With Valentine’s Day falling on a weekend this year, I thought it would be cool to provide a brunch recipe. This frittata recipe is absolutely delicious and can be prepared with or without meat. A homemade brunch is a great way to kickoff any weekend, whether you’re single, engaged or married everyone loves good food. Top the frittata off with mimosas, something sweet – like blueberry muffins or maybe even a fruit selection and you’re good to go!
Mango Jalapeño, Thyme and Kale Fritatta
Serves 6 to 8
7 eggs, beaten
4 Mango Jalapeño Chicken Sausage links, chopped
A handful of fresh kale, chopped (or spinach)
1/2 small zucchini, thinly sliced
1 medium yellow onion, diced
5 stalks of asparagus, chopped
12 cherry tomatoes, chopped
1/2 cup of leeks, finely chopped (chop and then measure)

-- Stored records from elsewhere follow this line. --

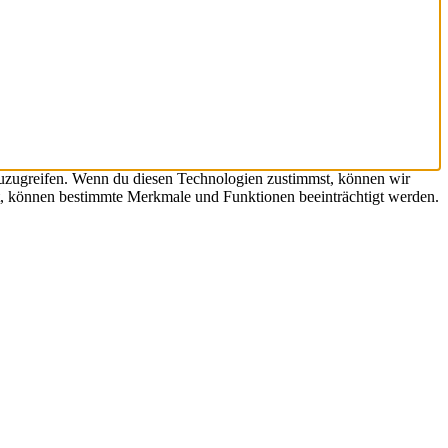
zuzugreifen. Wenn du diesen Technologien zustimmst, können wir
hst, können bestimmte Merkmale und Funktionen beeinträchtigt werden.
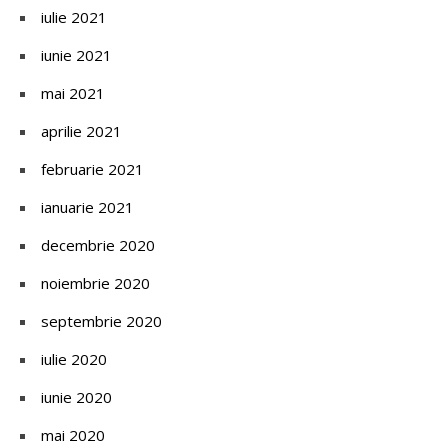
iulie 2021
iunie 2021
mai 2021
aprilie 2021
februarie 2021
ianuarie 2021
decembrie 2020
noiembrie 2020
septembrie 2020
iulie 2020
iunie 2020
mai 2020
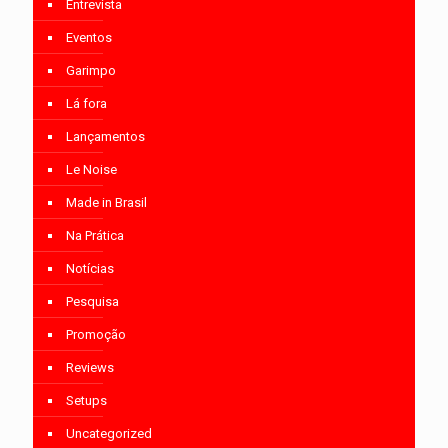
Entrevista
Eventos
Garimpo
Lá fora
Lançamentos
Le Noise
Made in Brasil
Na Prática
Notícias
Pesquisa
Promoção
Reviews
Setups
Uncategorized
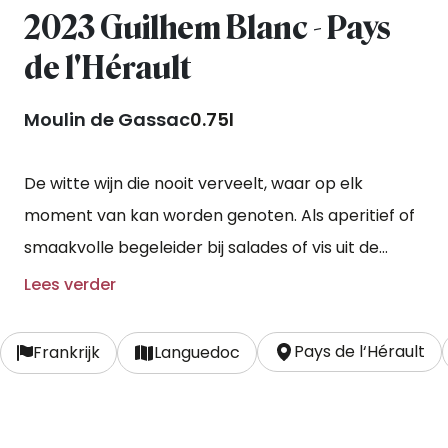
2023 Guilhem Blanc - Pays
de l'Hérault
Moulin de Gassac
0.75l
De witte wijn die nooit verveelt, waar op elk
moment van kan worden genoten. Als aperitief of
smaakvolle begeleider bij salades of vis uit de
oven. De druiven ondergaan een koude weking en
Lees verder
een vergisting op lage temperatuur zodat de
natuurlijke frisheid van de druiven behouden blijft.
Pays de l‘Hérault
Frankrijk
Languedoc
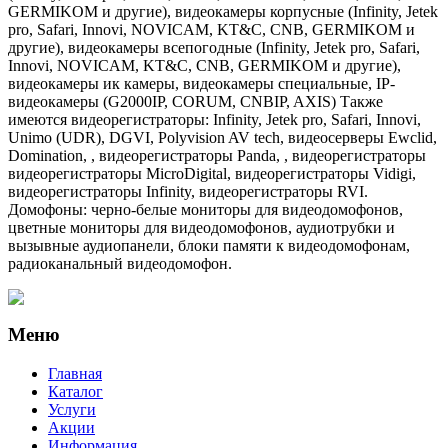
GERMIKOM и другие), видеокамеры корпусные (Infinity, Jetek
pro, Safari, Innovi, NOVICAM, KT&C, CNB, GERMIKOM и
другие), видеокамеры всепогодные (Infinity, Jetek pro, Safari,
Innovi, NOVICAM, KT&C, CNB, GERMIKOM и другие),
видеокамеры ик камеры, видеокамеры специальные, IP-
видеокамеры (G2000IP, CORUM, CNBIP, AXIS) Также
имеются видеорегистраторы: Infinity, Jetek pro, Safari, Innovi,
Unimo (UDR), DGVI, Polyvision AV tech, видеосерверы Ewclid,
Domination, , видеорегистраторы Panda, , видеорегистраторы
видеорегистраторы MicroDigital, видеорегистраторы Vidigi,
видеорегистраторы Infinity, видеорегистраторы RVI.
Домофоны: черно-белые мониторы для видеодомофонов,
цветные мониторы для видеодомофонов, аудиотрубки и
вызывные аудиопанели, блоки памяти к видеодомофонам,
радиоканальный видеодомофон.
Меню
Главная
Каталог
Услуги
Акции
Информация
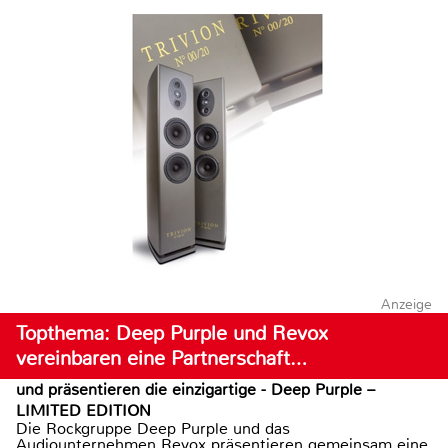
Anzeige
Topthema: Deep Purple und Revox
vereinbaren eine Partnerschaft…
und präsentieren die einzigartige - Deep Purple –
LIMITED EDITION
Die Rockgruppe Deep Purple und das
Audiounternehmen Revox präsentieren gemeinsam eine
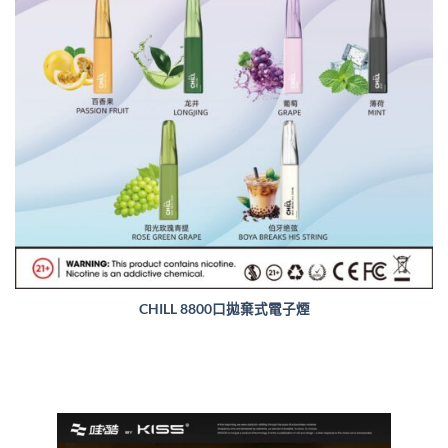
CHILL 8800口拋棄式電子煙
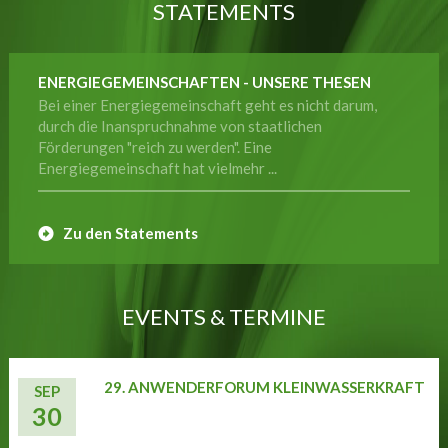
STATEMENTS
ENERGIEGEMEINSCHAFTEN - UNSERE THESEN
Bei einer Energiegemeinschaft geht es nicht darum,
durch die Inanspruchnahme von staatlichen
Förderungen "reich zu werden". Eine
Energiegemeinschaft hat vielmehr ...
Zu den Statements
EVENTS & TERMINE
29. ANWENDERFORUM KLEINWASSERKRAFT
SEP
30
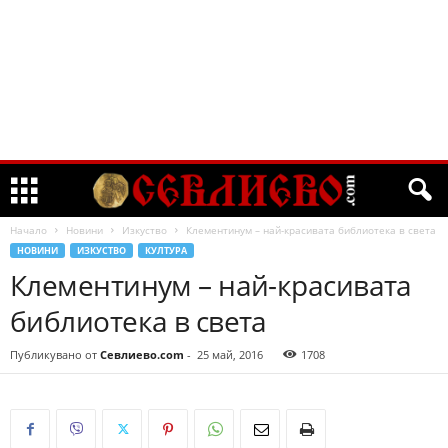
Начало
Новини
Изкуство
Клементинум – най-красивата библиотека в света
НОВИНИ
ИЗКУСТВО
КУЛТУРА
Клементинум – най-красивата
библиотека в света
Публикувано от
Севлиево.com
-
25 май, 2016
1708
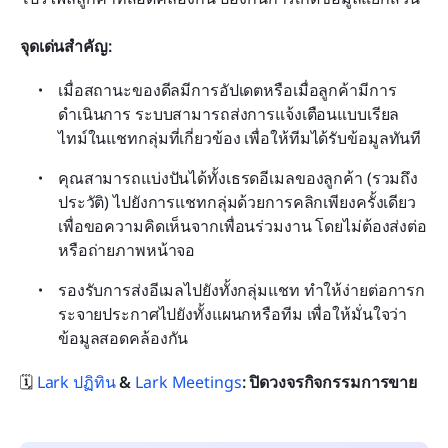
จุดเด่นสำคัญ:
เมื่อสถานะของดีลมีการอัปเดตหรือเมื่อลูกค้ามีการ
ดำเนินการ ระบบสามารถส่งการแจ้งเตือนแบบเรียล
ไทม์ในแชทกลุ่มที่เกี่ยวข้อง เพื่อให้ทีมได้รับข้อมูลทันที
คุณสามารถแบ่งปันได้ทั้งเธรดอีเมลของลูกค้า (รวมถึง
ประวัติ) ไปยังการแชทกลุ่มด้วยการคลิกเพียงครั้งเดียว
เพื่อขอความคิดเห็นจากเพื่อนร่วมงาน โดยไม่ต้องส่งต่อ
หรือถ่ายภาพหน้าจอ
รองรับการส่งอีเมลไปยังทั้งกลุ่มแชท ทำให้ง่ายต่อการก
ระจายประกาศไปยังทั้งแผนกหรือทีม เพื่อให้มั่นใจว่า
ข้อมูลสอดคล้องกัน
🗓️ 
Lark ปฏิทิน
 & 
Lark Meetings
: ปิดวงจรกิจกรรมการขาย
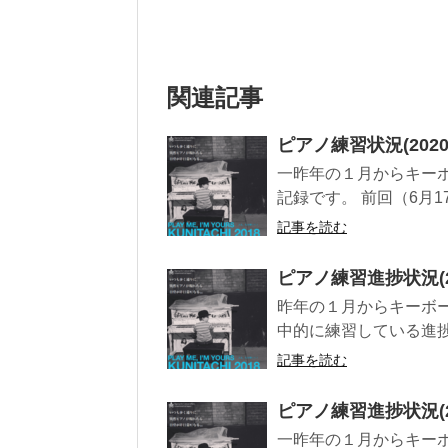
関連記事
ピアノ練習状況(2020/7
一昨年の１月からキー
記録です。 前回（6月17
記事を読む
ピアノ練習進捗状況(201
昨年の１月からキーボ
中的に練習している進捗状
記事を読む
ピアノ練習進捗状況(202
一昨年の１月からキー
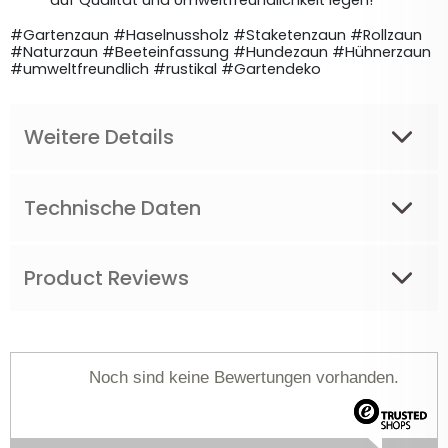
#Gartenzaun #Haselnussholz #Staketenzaun #Rollzaun 
#Naturzaun #Beeteinfassung #Hundezaun #Hühnerzaun 
#umweltfreundlich #rustikal #Gartendeko
Weitere Details
Technische Daten
Product Reviews
Noch sind keine Bewertungen vorhanden.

1/2 cup cheddar cheese, grated
1/2 cup swiss cheese, grated
5 pieces of Fresh bread, torn into pieces
2 tbsp. chives
1 tsp salt
1 tsp freshly ground black pepper
2 sprigs of fresh thyme
2 springs of oregano
1/4 cup of heavy cream
1 cup of milk
Preheat oven to 325 F. Prepare a 3 quart casserole pan (9×13) by spraying with a non-stick baking spray.
In a 10-inch sauté pan over medium heat, sauté the sausage. Set aside and allow the sausage to cool. Sauté onion, leeks, chives, kale, zucchini and asparagus in the same pan. Set aside and allow your vegetables to cool.
In a medium bowl, whisk together the eggs, cream, milk, cheese, salt, pepper, thyme and oregano. Mix in vegetables, tomatoes and sausage.
Bake for 1-1.5 hours, check after 1 hour and then every few minutes because it can brown quickly.